# J.A. Gilka



## ajohn (Oct 19, 2009)

O.K. you German guys,need a little help with this one.Got it at an antique shop this past weekend.It's sealed with the contents.Got a feeling I paid a little too much for it,but I might have scored a job on an old Victorian house.So it may pay off.


----------



## ajohn (Oct 19, 2009)

The other side


----------



## ajohn (Oct 19, 2009)

Another view


----------



## FloridaRecycled (Oct 19, 2009)

Found this on "Digger's" website...from 2000

Your bottle is quite common in turn of the century dumps and privies.  It contained a liqueur called Kummel.  the ingredients of which include: Caraway seeds, Anise seeds, Fennel seeds, Angelica root, Cloves, Cumin, Vodka, Glycerine and sugar.  As you can see from the trademark it is an imported brand.  The bottles were probably made in Germany.  Value in amber $5-10. Digger 

 Of course - that is an empty one 8 sided - about 10 3/4 to 11" tall?


----------



## ajohn (Oct 19, 2009)

The label


----------



## FloridaRecycled (Oct 19, 2009)

Anthony...this website shows the bottle - if you click on the picture it has a great base shot...I've also seen b/w $15-19 a couple other places (again empty and no label)...

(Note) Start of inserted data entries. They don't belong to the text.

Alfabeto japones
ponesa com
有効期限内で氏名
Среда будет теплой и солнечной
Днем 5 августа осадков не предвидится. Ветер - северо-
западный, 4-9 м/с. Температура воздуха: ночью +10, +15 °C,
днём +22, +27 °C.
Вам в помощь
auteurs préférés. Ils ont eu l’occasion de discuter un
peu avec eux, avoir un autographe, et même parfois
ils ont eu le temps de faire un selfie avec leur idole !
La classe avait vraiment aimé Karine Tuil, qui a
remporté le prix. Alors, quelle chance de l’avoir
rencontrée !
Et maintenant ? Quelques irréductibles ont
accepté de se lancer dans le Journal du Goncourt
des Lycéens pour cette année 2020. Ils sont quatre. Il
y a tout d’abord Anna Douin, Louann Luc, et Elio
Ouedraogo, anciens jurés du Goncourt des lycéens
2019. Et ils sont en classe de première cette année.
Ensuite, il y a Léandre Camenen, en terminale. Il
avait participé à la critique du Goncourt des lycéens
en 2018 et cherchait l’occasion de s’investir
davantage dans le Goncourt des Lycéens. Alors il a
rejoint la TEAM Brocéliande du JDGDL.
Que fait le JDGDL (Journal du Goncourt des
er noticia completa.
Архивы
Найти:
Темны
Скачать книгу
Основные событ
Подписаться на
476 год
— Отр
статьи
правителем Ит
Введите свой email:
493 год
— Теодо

http://www.antiquebottles.co.za/Pages/Categories/GlassGeneralSection.htm


----------



## ajohn (Oct 19, 2009)

Thanks Tina.I know better than to buy something without doing my homework.Too bad I don't drink anymore...not really


----------



## FloridaRecycled (Oct 19, 2009)

If you like the bottle (and it's still got label)...plus when you were talking about the Victorian house you are talking about the possibility of getting to dig???  I say woo hoo!  ...and I do hope it works out I would love to see pics/video of that!

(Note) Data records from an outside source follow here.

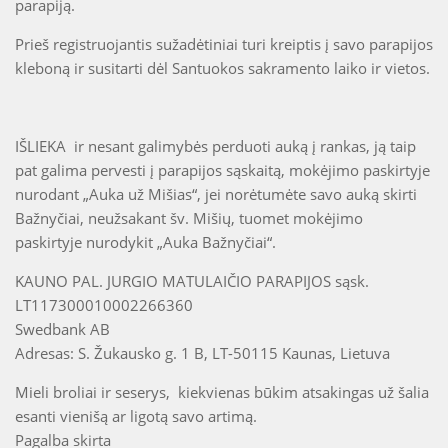
parapiją.
Prieš registruojantis sužadėtiniai turi kreiptis į savo parapijos
kleboną ir susitarti dėl Santuokos sakramento laiko ir vietos.
IŠLIEKA ir nesant galimybės perduoti auką į rankas, ją taip
pat galima pervesti į parapijos sąskaitą, mokėjimo paskirtyje
nurodant „Auka už Mišias“, jei norėtumėte savo auką skirti
Bažnyčiai, neužsakant šv. Mišių, tuomet mokėjimo
paskirtyje nurodykit „Auka Bažnyčiai“.
KAUNO PAL. JURGIO MATULAIČIO PARAPIJOS sąsk.
LT117300010002266360
Swedbank AB
Adresas: S. Žukausko g. 1 B, LT-50115 Kaunas, Lietuva
Mieli broliai ir seserys, kiekvienas būkim atsakingas už šalia
esanti vienišą ar ligotą savo artimą.
Pagalba skirta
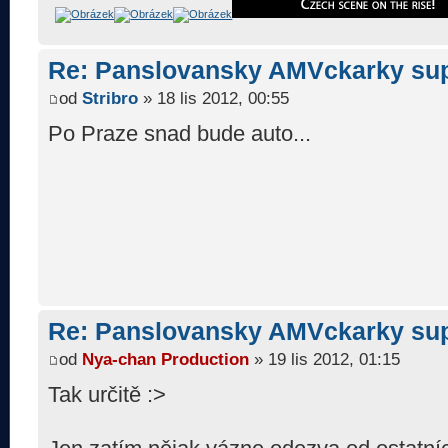
Re: Panslovansky AMVckarky su
od
Stribro
» 18 lis 2012, 00:55
Po Praze snad bude auto...
Re: Panslovansky AMVckarky su
od
Nya-chan Production
» 19 lis 2012, 01:15
Tak určitě :>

 Gotta love that amber glass (is that what drew you to it?)


----------



## ajohn (Oct 19, 2009)

You betcha,I'm all over the color thing.


----------



## LC (Oct 20, 2009)

I have always liked that bottle , although I do not think it sells for a whole lot of money . Had mine in my hand just the other day out in the building . Only problem with mine , is that years ago a more or less junk bottle I had sitting on a narrower shelf above it fell and landed on the shoulder of the bottle cracking the living H out of it , the top finally even broke off . Its been out there for I know a good twelve years just taking space , I haven't the heart to throw it away .


----------



## JustGlass (Oct 21, 2009)

I like the Gilka bottles. Ive seen them in nice colors. I saw a super crude red amber one in Maine. My brother had his eye on it but by the time he decided to make the purchase it was to late and had sold. I picked up this beautiful yellow amber Gilka in Northwood NH. Ive also seen them in a nice green color. I havn't seen any with labels like the one you posted. Very interesting.


----------



## JustGlass (Oct 21, 2009)

Cool Base


----------



## Tony14 (Oct 22, 2009)

Ive got a nice olive green one sittin around here..ill get some pics up if i get a chance tommarrow


----------



## Tony14 (Oct 28, 2009)

sorry it took so long. i just remembered today lol. Mine is the older variation without the front embossing and is a deep olive amber type color. First one shows the color almost spot on...


----------



## Tony14 (Oct 28, 2009)

and the whole bottle...looks really amber in this one for some reason..not sure why


----------



## Dansalata (Oct 28, 2009)

MAYBE NOT WORTH A LOT BUT A NICE BOTTLE TO ME, I WAS TOTALLY STOKED WHEN I FOUND THIS ONE, I CARRIED IT LIKE A BABY TO MY TRUCK...


----------